Joan can’t seem to work out how to be a powerful, yet beautiful woman in 1970. She has gained much of her power at her former ad firm because of long-term relationships, a demonstration of experience and competence, and ultimately, prostituting herself for a share in the company. That doesn’t mean anything to the people at McCann. When she pushes for more influence, her boss sells her back her shares at 50 cents to the dollar. She doesn’t know what to do. She’s in a secure relationship, but the prospect of getting married isn’t appealing after she’s worked so hard to be her own woman. Her partner leaves her and she starts a production firm, finally being able to answer the phone using her name as the title for the company.
Joan tries to enchant Peggy to do the same, but Peggy has different ideas. She’s tempted to be her own boss, but she’s made it from secretary to copy writer and now she’s overseeing clients and teams of advertisers. Stan, her long-time friend, knows her better. He knows that she doesn’t just want to be her own boss. Pete tells her that she’ll be a creative director that people will brag about working with by 1980. She proceeds, only this time, it’s with Stan. Stan confronts her with his own love for her, and she reciprocates. Presumably, they will live happily ever after.
Which brings to Don. In an ad meeting that birthed Miller Lite, Don flees to Wisconsin (tipping off the audience he is doing field research), while traveling the country Don reveals his secrets to people that he randomly meets.: in Wisconsin, in Utah, and finally California. Don learns of his ex-wife’s lung cancer (with all the smoking on the show, someone was bound to get it) and acknowledges how he has neglected his children. He ends up with an old friend on a hippie commune. Don’s given up on his family’s Jesus a long time ago, but he still has a spiritual vacuum. The audience is led to believe that he may indeed have hope in something greater. The entire show concludes with him meditating. Then we cut to McCann’s famous Coca-Cola ad depicting a similar scene, except this time the God being worshiped is Coke. McCann gets it:
Don doesn’t come to some greater conclusion about life. He returns, following the pattern that his friends know (Stan and Roger explicitly note his ebb-and-flow), and returns to McCann and finally brings them a relevant ad, when he becomes in touch with the hippies of the 1970s. He finally becomes part of the culture, and now can sell it stuff. It’s the same culture that convinces Roger about how to distribute his wealth, that convinces Pete to move to the Midwest to start a family again, that tells Joan she has to be her own person to find happiness, that tells Peggy that hard work alone will not save her (but maybe a marriage can).

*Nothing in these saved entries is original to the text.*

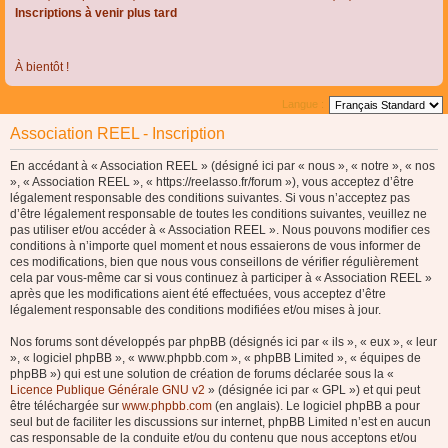
Inscriptions à venir plus tard
À bientôt !
Langue :
Association REEL - Inscription
En accédant à « Association REEL » (désigné ici par « nous », « notre », « nos
», « Association REEL », « https://reelasso.fr/forum »), vous acceptez d’être
légalement responsable des conditions suivantes. Si vous n’acceptez pas
d’être légalement responsable de toutes les conditions suivantes, veuillez ne
pas utiliser et/ou accéder à « Association REEL ». Nous pouvons modifier ces
conditions à n’importe quel moment et nous essaierons de vous informer de
ces modifications, bien que nous vous conseillons de vérifier régulièrement
cela par vous-même car si vous continuez à participer à « Association REEL »
après que les modifications aient été effectuées, vous acceptez d’être
légalement responsable des conditions modifiées et/ou mises à jour.
Nos forums sont développés par phpBB (désignés ici par « ils », « eux », « leur
», « logiciel phpBB », « www.phpbb.com », « phpBB Limited », « équipes de
phpBB ») qui est une solution de création de forums déclarée sous la «
Licence Publique Générale GNU v2
» (désignée ici par « GPL ») et qui peut
être téléchargée sur
www.phpbb.com
(en anglais). Le logiciel phpBB a pour
seul but de faciliter les discussions sur internet, phpBB Limited n’est en aucun
cas responsable de la conduite et/ou du contenu que nous acceptons et/ou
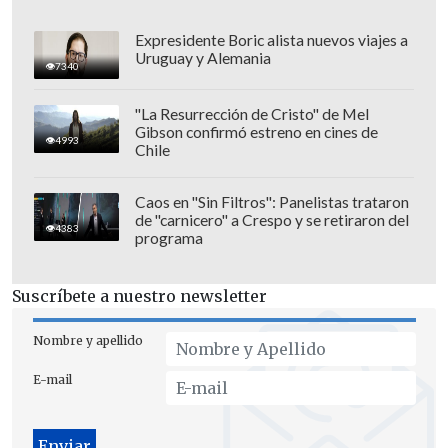
Expresidente Boric alista nuevos viajes a
Uruguay y Alemania
7340
"La Resurrección de Cristo" de Mel
Gibson confirmó estreno en cines de
4993
Chile
Caos en "Sin Filtros": Panelistas trataron
de "carnicero" a Crespo y se retiraron del
4383
programa
Suscríbete a nuestro newsletter
Nombre y apellido
E-mail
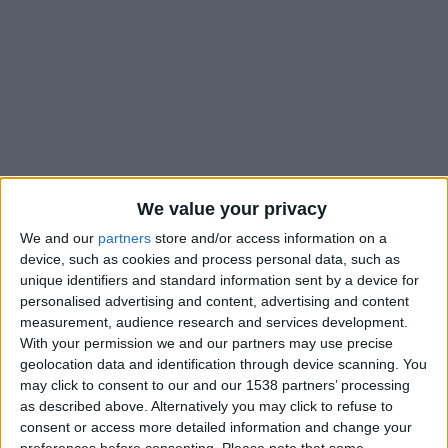
We value your privacy
We and our
partners
store and/or access information on a
device, such as cookies and process personal data, such as
unique identifiers and standard information sent by a device for
personalised advertising and content, advertising and content
Rebondissement dans le dossier Mikautadze. Alors que tout
measurement, audience research and services development.
semblait en bonne voie et que l’AS Monaco s’était mise
With your permission we and our partners may use precise
d’accord avec Metz pour un montant de transfert de 25
geolocation data and identification through device scanning. You
may click to consent to our and our 1538 partners’ processing
millions, bonus compris, l’attaquant géorgien ne devrait
as described above. Alternatively you may click to refuse to
finalement pas atterrir sur le Rocher. Selon
L’Équipe
, il
consent or access more detailed information and change your
disposerait d’un accord avec Lyon depuis plusieurs semaines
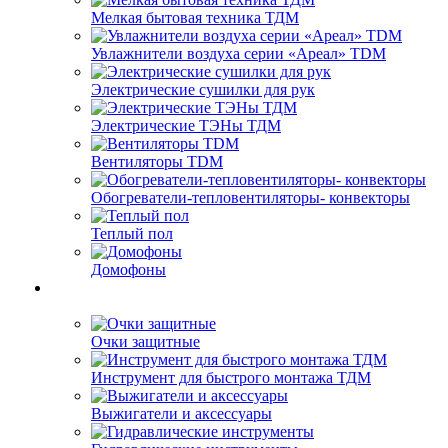
Мелкая бытовая техника ТДМ
Увлажнители воздуха серии «Ареал» TDM
Электрические сушилки для рук
Электрические ТЭНы ТДМ
Вентиляторы TDM
Обогреватели-тепловентиляторы- конвекторы
Теплый пол
Домофоны
Очки защитные
Инструмент для быстрого монтажа ТДМ
Выжигатели и аксессуары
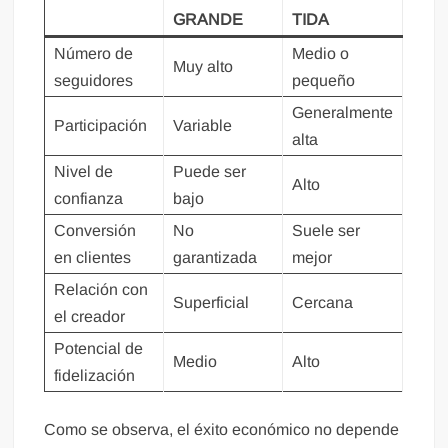
GRANDE
TIDA
Número de
Medio o
Muy alto
seguidores
pequeño
Generalmente
Participación
Variable
alta
Nivel de
Puede ser
Alto
confianza
bajo
Conversión
No
Suele ser
en clientes
garantizada
mejor
Relación con
Superficial
Cercana
el creador
Potencial de
Medio
Alto
fidelización
Como se observa, el éxito económico no depende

There are all happy endings. And in a sense, this is the perfect ending to a show about capitalism. For some, they’ll buy it at face value. But for those who know the story (and know how everything in the show, with this crew, has fallen apart), knows that the marriages, businesses, commercials, and legacies will fall apart too. These endings aren’t so happy when you know the truth. Life is more than work, but it is more than family too, more than marriage, more than generosity, more than legacy. The Mad Men characters fall into their American archetypes. For me to live is Christ, and to die is gain. Jesus gives meaning to live. Jesus gives us purpose. We can let go of all of our earthly desires, whether it’s the perils of Canadian whiskey and promiscuity, or the straight-laced Midwestern suburban dream. Don and the rest of the characters are invigorated by the possibility of new life—and so am I, but not just a new start at the same old rat race, a new morning that God gives us to be Christ to the world, to show them an alternative, to save them from the American Dream.